The damage and destruction caused will not only take some time to remedy, other forms of damages are adding to the suffering of the people of Mozambique. For three years, the northern part of the country has been subjected to periodic attacks launched by miscreants and invading terrorists who have now become more emboldened to inflict greater damages and destruction on the helpless rural dwellers. The results include more and more IDPs, abandonment of farms by the farming communities and the consequential food shortages. Those who have not got help to recover from El Niño were beset with additional burden of recovery from the tropical cyclones, but got into greater trouble with the incursion of armed bandits and the pervasive influence of COVID 19 outbreak. The fall army worm pest invasion in southern Africa has further complicated the food security situation in Mozambique. Without prompt intervention and control measures, the fall armyworm, which began to spread few years ago, is expected to have a significant negative impact on food security in Mozambique.
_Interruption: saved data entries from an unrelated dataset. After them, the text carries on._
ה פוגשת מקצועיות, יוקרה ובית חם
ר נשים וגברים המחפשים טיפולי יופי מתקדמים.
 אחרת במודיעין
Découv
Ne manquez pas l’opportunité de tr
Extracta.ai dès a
Mozambique typifies any other country in Sub-Saharan Africa in the dichotomy between the rural and urban development. The growing investment disparities between Mozambique’s rural and urban areas affect the fortunes of farmers rather negatively, making agricultural production unattractive. So, from rural infrastructure to commodity market, rural security to high impact environmental events or pest infestations to farm yields, Mozambique has a lot to grapple with. So is all of Africa. The scale and magnitude of environmental, social and economic impacts and the resulting dislocations may vary from one country to another; the outlook remains more or less the same. Africa is reputed for large volume of food imports, estimated at $35 billion annually, an estimate that could be far higher as the continent experiences a rise in food prices. Mozambique presents enormous food security lessons for other African countries. As countries grapple with the fundamental issues of social, economic and political survival, it becomes clearer why food security issues take a backseat.
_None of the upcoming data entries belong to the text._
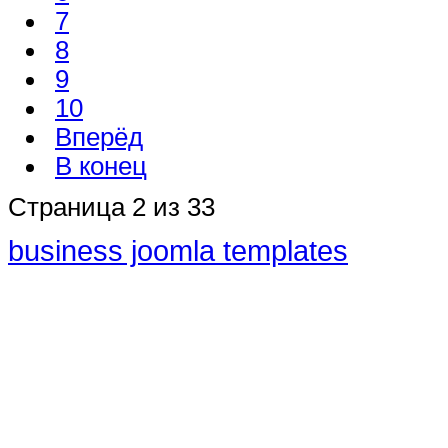
7
8
9
10
Вперёд
В конец
Страница 2 из 33
business joomla templates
Except something drastic, urgent and daring is done, Maputo Declaration will only remain in Africa’s distant memory. African national leaders need to look at the core issues holding back progress in agriculture and food security and form a common front against them. From Mozambique, a lot can be learnt, and the lessons can help Africa on the way forward. Extremes of weather events – such as excessive heat and drought, tropical storms and cyclones, torrential rains and flooding – pose terrible risks for agriculture in Africa. Pests, diseases and crop afflictions lead to poor harvests and food shortages. Terrorism and banditry are gradually eroding the serenity and safety of Africa’s rural countryside and some remedial steps urgently need to be taken. Rural infrastructure needs to be built, upgraded or rehabilitated and made fit-for-purpose. Where market reforms become necessary requirements for a boost in agricultural development, these should be carried out without delay. The unfolding impacts of COVID 19 also need to be put in proper perspectives as the pandemic affects food production, consumption and pricing worldwide.
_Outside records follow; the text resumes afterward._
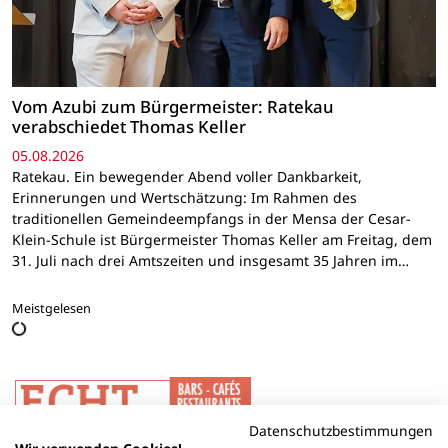
Vom Azubi zum Bürgermeister: Ratekau
verabschiedet Thomas Keller
05.08.2026
Ratekau. Ein bewegender Abend voller Dankbarkeit,
Erinnerungen und Wertschätzung: Im Rahmen des
traditionellen Gemeindeempfangs in der Mensa der Cesar-
Klein-Schule ist Bürgermeister Thomas Keller am Freitag, dem
31. Juli nach drei Amtszeiten und insgesamt 35 Jahren im…
Meistgelesen
Datenschutzbestimmungen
As the world commemorates the World Food Day, Africa’s scorecard on food security needs to be reviewed vis-à-vis the hopes and expectations of yesteryears. Progress appears to have been more in “declaration” than in actions. Africa needs to now move from words to actions as 17 years are long enough for a continent to turn its food hardship into fortune. Maputo is ripe for an overhaul. Africa’s food security initiative needs a new lease of life and a new direction.